For PhiC31 integrase mediated transgenesis:

  • For plasmids: 1µg/µl of DNA in ca. 20µl of MilliQ water.
  • For BACs/fosmids 1µg/µl of DNA in ca. 20µl of MilliQ water.

Quality of DNA:

Please prepare the DNA using a purification procedure such as Qiagen midiprep. The DNA should be free of particulate matter as this will clog microinjection needles. If this proves to be a problem, we will contact you for a fresh sample. Please provide a gel picture of your DNA sample as well as spectrophotometric readings (con. and A260/A280). This can be uploaded in the given fields or can be sent along with the printout of this form and DNA sample.

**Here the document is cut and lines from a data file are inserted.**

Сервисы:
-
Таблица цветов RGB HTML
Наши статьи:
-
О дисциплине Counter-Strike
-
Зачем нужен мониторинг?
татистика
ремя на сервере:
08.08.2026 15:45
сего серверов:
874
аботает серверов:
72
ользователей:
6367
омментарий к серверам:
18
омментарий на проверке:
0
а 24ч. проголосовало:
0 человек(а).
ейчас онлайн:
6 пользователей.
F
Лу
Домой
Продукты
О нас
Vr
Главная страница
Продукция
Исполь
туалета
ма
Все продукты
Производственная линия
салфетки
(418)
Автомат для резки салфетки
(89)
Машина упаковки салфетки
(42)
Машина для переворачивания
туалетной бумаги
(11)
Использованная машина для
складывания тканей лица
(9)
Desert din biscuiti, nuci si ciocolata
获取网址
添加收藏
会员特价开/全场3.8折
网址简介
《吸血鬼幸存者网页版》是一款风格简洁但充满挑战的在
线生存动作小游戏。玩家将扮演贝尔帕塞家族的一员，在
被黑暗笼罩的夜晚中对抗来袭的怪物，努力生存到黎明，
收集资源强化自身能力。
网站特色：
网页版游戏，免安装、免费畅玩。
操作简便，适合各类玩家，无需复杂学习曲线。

Information about the DNA:

  1. Name of plasmid/BAC/fosmid and the selectable marker to be used for scoring transformants.
  2. Total size of the construct including the insert.
  3. Any additional information you think might be relevant to this service.

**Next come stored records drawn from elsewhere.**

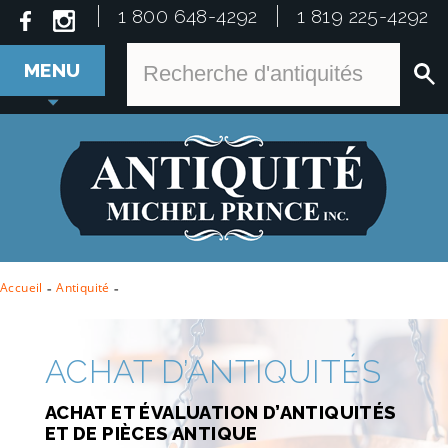
1 800 648-4292
1 819 225-4292
MENU
Accueil
-
Antiquité
-
ACHAT D’ANTIQUITÉS
ACHAT ET ÉVALUATION D’ANTIQUITÉS
ET DE PIÈCES ANTIQUE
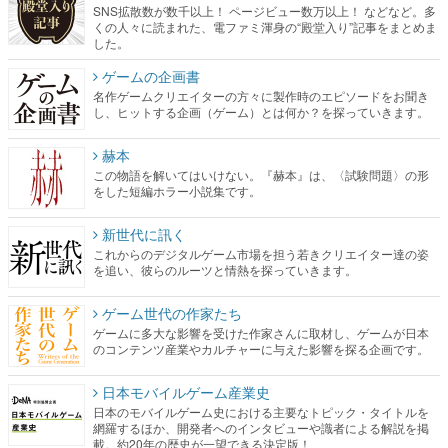
SNS拡散数が数千以上！ ページビュー数万以上！ などなど。多
くの人々に読まれた、電ファミ渾身の“殿堂入り”記事をまとめま
した。
ゲームの企画書
名作ゲームクリエイターの方々に製作時のエピソードをお聞き
し、ヒットする企画（ゲーム）とは何か？を探っていきます。
赫本
この物語を解いてはいけない。『赫本』は、〈試験問題〉の形
をした短編ホラー小説集です。
新世代に訊く
これからのデジタルゲーム市場を担う若きクリエイター達の姿
を追い、彼らのルーツと情熱を探っていきます。
ゲーム世代の作家たち
ゲームに多大な影響を受けた作家さんに取材し、ゲームが日本
のコンテンツ産業やカルチャーに与えた影響を探る企画です。
日本モバイルゲーム産業史
日本のモバイルゲーム史における主要なトピック・タイトルを
網羅するほか、開発者へのインタビューや識者による解説を掲
載。約20年の歴史が一望できる決定版！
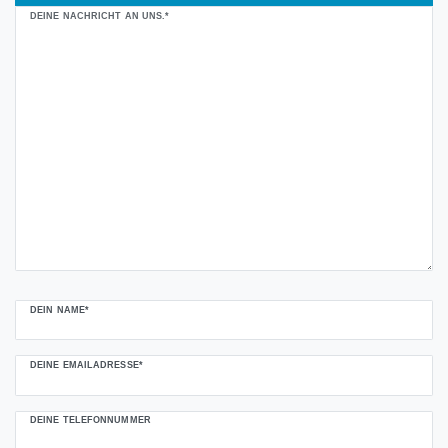
Ceres::Template.mailFormHoneypotLabel
DEINE NACHRICHT AN UNS.*
DEIN NAME*
DEINE EMAILADRESSE*
DEINE TELEFONNUMMER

Please fill in the sample submission form online. You MUST take a print out of the completed form for each sample, sign it as well as get it countersigned by PI/lab head and submit this along with the DNA sample. Once this has been received by the facility we will check the form for completeness against the above criteria. Only then the job will be approved/accepted by the facility. Incomplete forms will not be considered.

 

Terms and Conditions: 

  • For P-element mediated transgenesis, we offer free re-injection for the constructs (with the same or fresh DNA sample) smaller than 14kb, if we do not get more than 2 independent transformant lines or any transformants from first round of injections.
  • For PhiC31 integrase mediated transgenesis, under Site-specific Excel plan we offer free re-injection for the constructs smaller than 14kb (with the same or fresh DNA sample), if we do not get more than 1 or any independent transformant lines from first round of injections.
  • For PhiC31 integrase mediated transgenesis, Injections will be performed immediately using the standard strains, whereas for other strains, minimum 6-8 weeks are required for amplifying the stock to the injection scale before injecting the sample. This will be discussed on case-by-case basis.
  • BAC/Fosmid will be injected into about 500 embryos of the landing site strain (selected by the user).
  • If the DNA construct do not yield more or any transgenics even after second round of injections users may have to pay in full according to the opted service.
  • If the user doesn’t get any transformants following our microinjection service, the repeat service will be fully chargeable.
  • We do not guarantee the efficiency of designed gRNA, although we use the latest information available to design the gRNA. This will be done in agreement of the user.
  • Fly Facility at BLiSc requires that the user has permissions from their Institution’s Internal Biosafety Committee (IBSC) to perform these experiments. Kindly provide a copy of the same.